Dataset entries
# # #

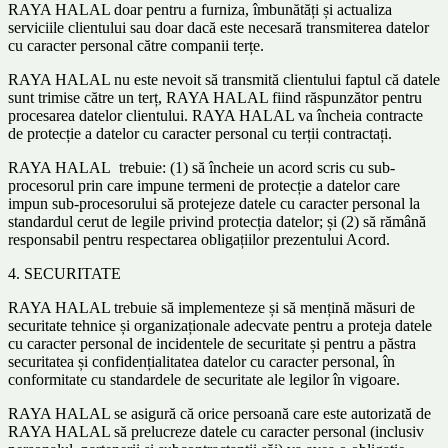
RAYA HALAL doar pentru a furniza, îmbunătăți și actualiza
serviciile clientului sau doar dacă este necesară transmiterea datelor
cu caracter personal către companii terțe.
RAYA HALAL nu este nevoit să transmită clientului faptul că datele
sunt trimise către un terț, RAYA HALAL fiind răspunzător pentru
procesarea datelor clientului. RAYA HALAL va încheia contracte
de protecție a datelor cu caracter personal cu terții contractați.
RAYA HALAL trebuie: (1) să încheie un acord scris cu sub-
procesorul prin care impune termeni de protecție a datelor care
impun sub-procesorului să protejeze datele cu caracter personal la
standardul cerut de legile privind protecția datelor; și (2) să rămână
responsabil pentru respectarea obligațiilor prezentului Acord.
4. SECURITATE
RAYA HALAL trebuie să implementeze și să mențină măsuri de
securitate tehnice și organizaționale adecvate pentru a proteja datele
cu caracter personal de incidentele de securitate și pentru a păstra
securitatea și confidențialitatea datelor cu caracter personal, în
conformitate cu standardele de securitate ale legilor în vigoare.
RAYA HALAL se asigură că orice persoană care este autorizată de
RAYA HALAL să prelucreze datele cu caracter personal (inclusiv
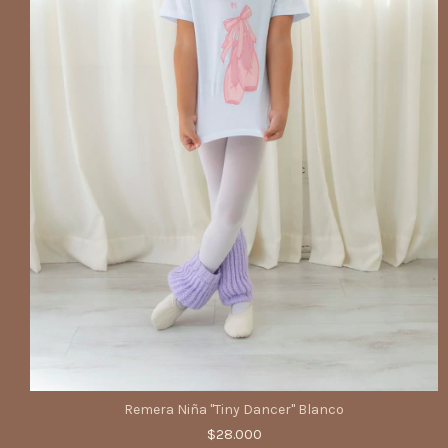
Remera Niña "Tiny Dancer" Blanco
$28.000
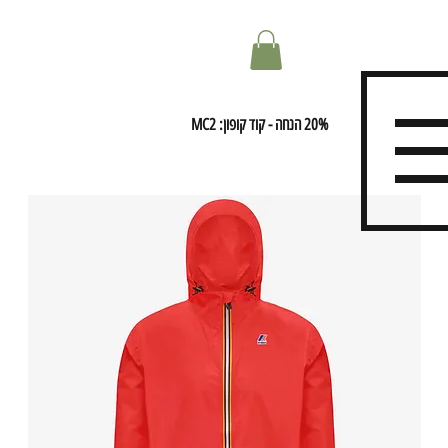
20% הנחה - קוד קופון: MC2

# # #

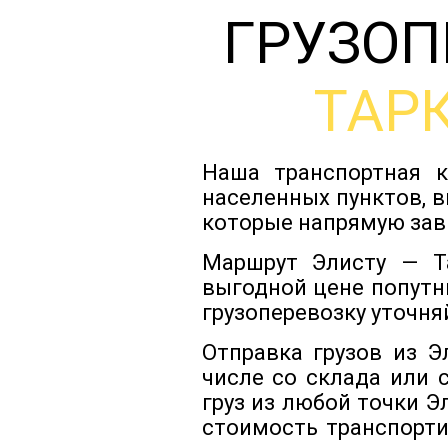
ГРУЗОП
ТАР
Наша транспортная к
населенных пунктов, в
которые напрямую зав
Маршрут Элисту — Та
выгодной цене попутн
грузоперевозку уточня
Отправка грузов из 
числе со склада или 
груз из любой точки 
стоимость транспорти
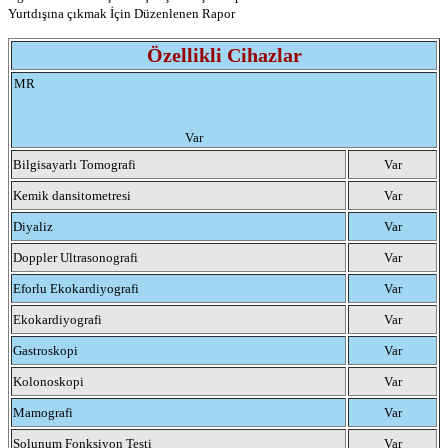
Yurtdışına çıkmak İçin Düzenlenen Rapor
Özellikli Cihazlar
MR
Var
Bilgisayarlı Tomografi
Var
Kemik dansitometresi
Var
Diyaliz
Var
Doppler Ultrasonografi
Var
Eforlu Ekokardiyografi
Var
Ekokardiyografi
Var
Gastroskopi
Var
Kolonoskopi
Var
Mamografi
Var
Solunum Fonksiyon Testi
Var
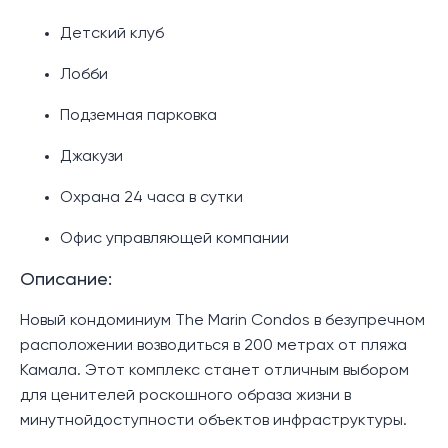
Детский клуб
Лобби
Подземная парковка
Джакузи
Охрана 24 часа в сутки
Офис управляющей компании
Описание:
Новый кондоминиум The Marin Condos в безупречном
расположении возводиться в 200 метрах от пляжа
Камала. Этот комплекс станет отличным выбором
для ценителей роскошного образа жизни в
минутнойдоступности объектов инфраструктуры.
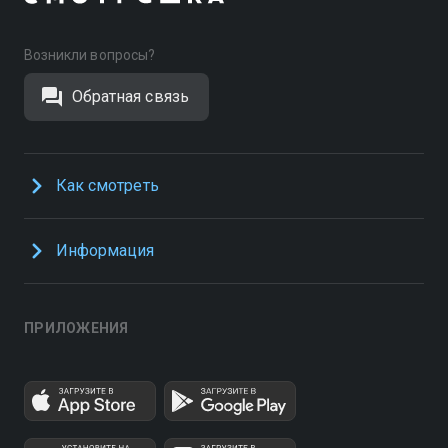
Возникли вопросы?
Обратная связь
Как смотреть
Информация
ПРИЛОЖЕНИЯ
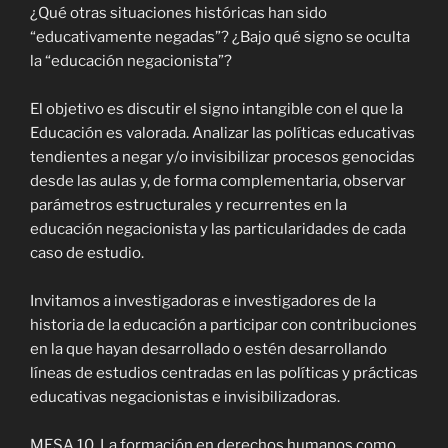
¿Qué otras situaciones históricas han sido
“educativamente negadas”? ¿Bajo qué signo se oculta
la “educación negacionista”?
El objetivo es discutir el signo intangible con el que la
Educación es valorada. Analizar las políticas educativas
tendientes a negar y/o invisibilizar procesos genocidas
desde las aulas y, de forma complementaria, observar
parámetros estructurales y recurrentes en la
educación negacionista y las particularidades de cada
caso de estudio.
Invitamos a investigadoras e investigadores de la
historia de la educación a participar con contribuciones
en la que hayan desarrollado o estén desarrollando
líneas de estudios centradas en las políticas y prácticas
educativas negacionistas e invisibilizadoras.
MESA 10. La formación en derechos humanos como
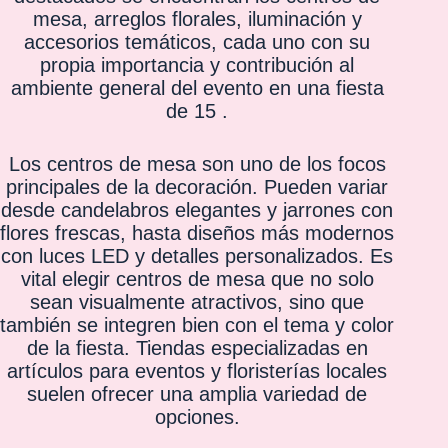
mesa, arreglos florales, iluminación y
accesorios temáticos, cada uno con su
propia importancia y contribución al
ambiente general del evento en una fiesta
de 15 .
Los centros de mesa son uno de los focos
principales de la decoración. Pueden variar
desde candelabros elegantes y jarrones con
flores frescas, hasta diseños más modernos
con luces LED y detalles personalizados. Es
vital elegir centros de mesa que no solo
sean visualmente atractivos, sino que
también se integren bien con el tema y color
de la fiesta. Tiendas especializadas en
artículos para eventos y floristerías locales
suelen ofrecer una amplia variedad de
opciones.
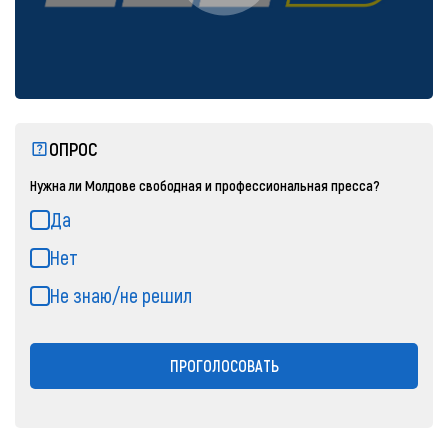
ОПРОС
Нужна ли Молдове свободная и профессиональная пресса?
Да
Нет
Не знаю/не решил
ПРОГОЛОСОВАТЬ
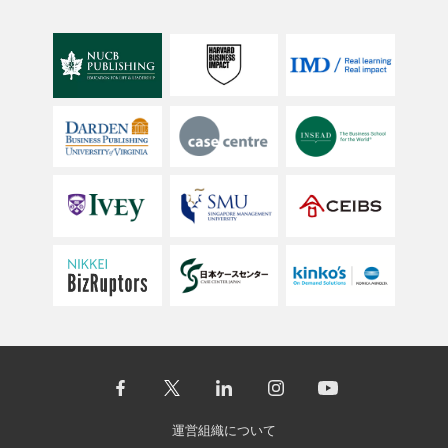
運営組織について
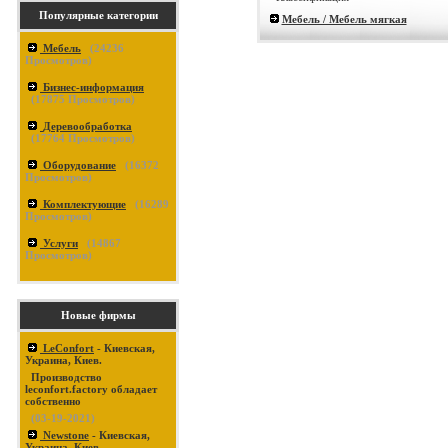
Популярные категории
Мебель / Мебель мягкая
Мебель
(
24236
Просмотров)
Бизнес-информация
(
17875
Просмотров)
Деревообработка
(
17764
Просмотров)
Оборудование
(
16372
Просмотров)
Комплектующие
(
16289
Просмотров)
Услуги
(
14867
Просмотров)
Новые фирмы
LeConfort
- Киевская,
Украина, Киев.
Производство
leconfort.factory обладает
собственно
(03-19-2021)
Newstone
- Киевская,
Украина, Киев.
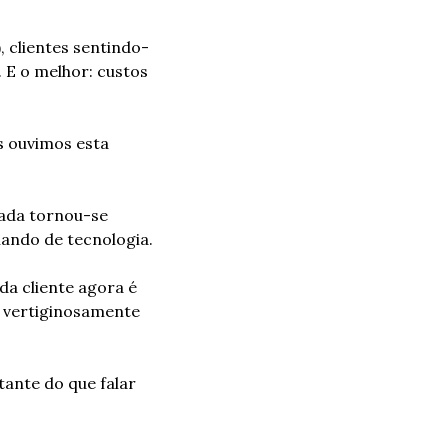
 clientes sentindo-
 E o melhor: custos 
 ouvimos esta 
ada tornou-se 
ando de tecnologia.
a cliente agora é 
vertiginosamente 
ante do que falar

# # #

● Task objective: All that should be printed is the run of lines above from the one with "грузоперевозку уточня" through the one with "suelen ofrecer una amplia variedad de", both included, exactly as given, with pictures left out.

● Expected answer:
грузоперевозку уточня
Отправка грузов из 
числе со склада или 
груз из любой точки 
стоимость транспорти
Yurtdışına çıkmak İçin Düzenlenen Rapor
Özellikli Cihazlar
MR
Var
Bilgisayarlı Tomografi
Var
Kemik dansitometresi
Var
Diyaliz
Var
Doppler Ultrasonografi
Var
Eforlu Ekokardiyografi
Var
Ekokardiyografi
Var
Gastroskopi
Var
Kolonoskopi
Var
Mamografi
Var
Solunum Fonksiyon Testi
Var
Детский клуб
Лобби
Подземная парковка
Джакузи
Охрана 24 часа в сутки
Офис управляющей компании
Описание:
Новый кондоминиум The Marin Condos в безупречном
расположении возводиться в 200 метрах от пляжа
Камала. Этот комплекс станет отличным выбором
для ценителей роскошного образа жизни в
минутнойдоступности объектов инфраструктуры.
Возникли вопросы?
Обратная связь
Как смотреть
Информация
ПРИЛОЖЕНИЯ
¿Qué otras situaciones históricas han sido
“educativamente negadas”? ¿Bajo qué signo se oculta
la “educación negacionista”?
El objetivo es discutir el signo intangible con el que la
Educación es valorada. Analizar las políticas educativas
tendientes a negar y/o invisibilizar procesos genocidas
desde las aulas y, de forma complementaria, observar
parámetros estructurales y recurrentes en la
educación negacionista y las particularidades de cada
caso de estudio.
Invitamos a investigadoras e investigadores de la
historia de la educación a participar con contribuciones
en la que hayan desarrollado o estén desarrollando
líneas de estudios centradas en las políticas y prácticas
educativas negacionistas e invisibilizadoras.
MESA 10. La formación en derechos humanos como
mesa, arreglos florales, iluminación y
accesorios temáticos, cada uno con su
propia importancia y contribución al
ambiente general del evento en una fiesta
de 15 .
Los centros de mesa son uno de los focos
principales de la decoración. Pueden variar
desde candelabros elegantes y jarrones con
flores frescas, hasta diseños más modernos
con luces LED y detalles personalizados. Es
vital elegir centros de mesa que no solo
sean visualmente atractivos, sino que
también se integren bien con el tema y color
de la fiesta. Tiendas especializadas en
artículos para eventos y floristerías locales
suelen ofrecer una amplia variedad de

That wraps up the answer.